Each time there's a crisis on the Korean peninsula, a range of theories is offered as explanation. The sinking of South Korea's Cheonan war boat in March is no exception.
If the North is responsible, perhaps Pyongyang acted in revenge for South Korea's sinking of a North Korean ship last November. Or maybe Kim Jong Il manufactured this crisis to bolster the standing of his son and position him to take over as North Korea's next leader.
It's mostly hypothesizing about a country U.S. intelligence officials freely acknowledge they don't understand all that well.
"If we knew more about what the North Korean leadership was thinking, we would not be continually surprised," says Art Brown, who once served as the CIA station chief in Seoul and later as national intelligence officer for East Asia. "And yet we are. We're surprised by the submarine torpedo episode. We're surprised by a nuclear test. And then afterward we sit around and speculate what the North Korean leadership had in mind for doing that."
An 'Unenlightened' Leadership
Communist North Korea has always been a mysterious place, but it's become all the stranger as it has grown more isolated.
"This current leadership in North Korea is less astute, less worldly than the [North Korean] leadership during the Cold War," says Victor Cha, a Korea specialist at the White House under President George W. Bush.
Kim Jong Il's father, Kim Il Sung, was friends with East German leader Erich Honecker and Romanian leader Nicolae Ceausescu, Cha notes, and North Korean officials moved freely between Soviet bloc capitals.
"The current generation has none of those benefits," says Cha, now at the Center for Strategic and International Studies. "They've largely lived in North Korea. Maybe an occasional trip to China, but that's about it. So this is a relatively unenlightened leadership, even by North Korean standards."
To complicate matters more, the Pyongyang regime is on the verge of yet another leadership change. Kim Jong Il apparently suffered a stroke two years ago and his capabilities have been in question ever since.
The domestic political situation in Pyongyang is likely a factor in the current crisis.

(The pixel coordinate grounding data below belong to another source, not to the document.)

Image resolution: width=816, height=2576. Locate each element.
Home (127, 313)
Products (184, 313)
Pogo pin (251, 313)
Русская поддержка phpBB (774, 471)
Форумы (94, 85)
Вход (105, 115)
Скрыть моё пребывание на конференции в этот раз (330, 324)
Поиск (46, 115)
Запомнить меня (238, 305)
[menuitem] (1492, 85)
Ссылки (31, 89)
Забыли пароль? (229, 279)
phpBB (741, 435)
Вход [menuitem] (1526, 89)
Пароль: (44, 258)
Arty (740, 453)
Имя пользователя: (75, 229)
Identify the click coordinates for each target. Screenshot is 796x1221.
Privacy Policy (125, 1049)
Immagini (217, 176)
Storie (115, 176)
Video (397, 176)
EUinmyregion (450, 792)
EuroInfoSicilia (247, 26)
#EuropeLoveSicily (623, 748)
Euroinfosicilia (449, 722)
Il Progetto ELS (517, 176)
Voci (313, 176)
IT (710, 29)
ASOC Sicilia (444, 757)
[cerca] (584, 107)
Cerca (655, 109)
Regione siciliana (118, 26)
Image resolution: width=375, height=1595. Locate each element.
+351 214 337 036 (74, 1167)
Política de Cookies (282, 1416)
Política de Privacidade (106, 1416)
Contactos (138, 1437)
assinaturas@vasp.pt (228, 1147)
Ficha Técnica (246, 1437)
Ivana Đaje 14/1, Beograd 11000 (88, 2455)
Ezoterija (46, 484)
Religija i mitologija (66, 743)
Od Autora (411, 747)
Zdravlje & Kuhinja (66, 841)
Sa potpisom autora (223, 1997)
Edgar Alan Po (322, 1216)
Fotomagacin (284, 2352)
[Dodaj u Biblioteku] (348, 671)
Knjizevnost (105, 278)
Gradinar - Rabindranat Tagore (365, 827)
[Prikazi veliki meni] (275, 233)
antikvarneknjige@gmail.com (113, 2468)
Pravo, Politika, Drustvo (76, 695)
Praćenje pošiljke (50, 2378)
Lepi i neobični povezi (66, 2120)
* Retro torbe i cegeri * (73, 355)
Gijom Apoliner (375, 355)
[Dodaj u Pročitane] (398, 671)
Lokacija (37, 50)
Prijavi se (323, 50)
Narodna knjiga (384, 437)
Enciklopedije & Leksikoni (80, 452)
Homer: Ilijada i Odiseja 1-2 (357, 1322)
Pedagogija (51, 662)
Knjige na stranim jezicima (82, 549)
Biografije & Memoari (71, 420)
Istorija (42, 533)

But a senior U.S. government official who follows Korea closely says the United States "lacks clarity" on how exactly the politics are playing out.
Brinkmanship Tactics
On the surface, the situation seems less dangerous than previous episodes, such as in 2004 when North Korean leaders talked about making Tokyo and Los Angeles "a sea of fire." But the lack of clarity makes analysts uneasy.
"The North is expert at brinkmanship tactics," says Cha. "The problem is, we don't know how good their judgment is ... when they are really pushing not just up to the brink but past it. The actions they have taken historically give one a sense that they do know where the edge of the cliff is. But we know so little about the [current] North Korean leadership that I think there's probably less of that confidence today."
There is clearly a dangerous escalation scenario that could be played out around the disputed Northern Limit Line that separates North and South Korean waters. There have been provocations at sea before, but South Korean President Lee Myung-bak seems determined that this time there should be consequences for the death of the 46 South Korean sailors aboard the Cheonan.
Brown, who travels often to South Korea for business purposes, says he noticed on a trip to Seoul earlier this month that younger South Koreans are angrier about the Cheonan than they have been about any North Korean act in the past.
"For the first time on this episode I noticed in conversations in Korea that this touched their hearts. These were 46 young draftees, young conscripts, similar to them in generation. There was very much of, 'There but for the grace of God could have gone my younger brother.' "
Put it all together: A North Korean leadership in transition, possibly prone to mistakes in judgment; heated rhetoric and threats on both sides; and a South Korean government insistent that the North Korean regime should be held accountable for its aggression. It is, says the senior U.S. government official, "an extremely tense moment."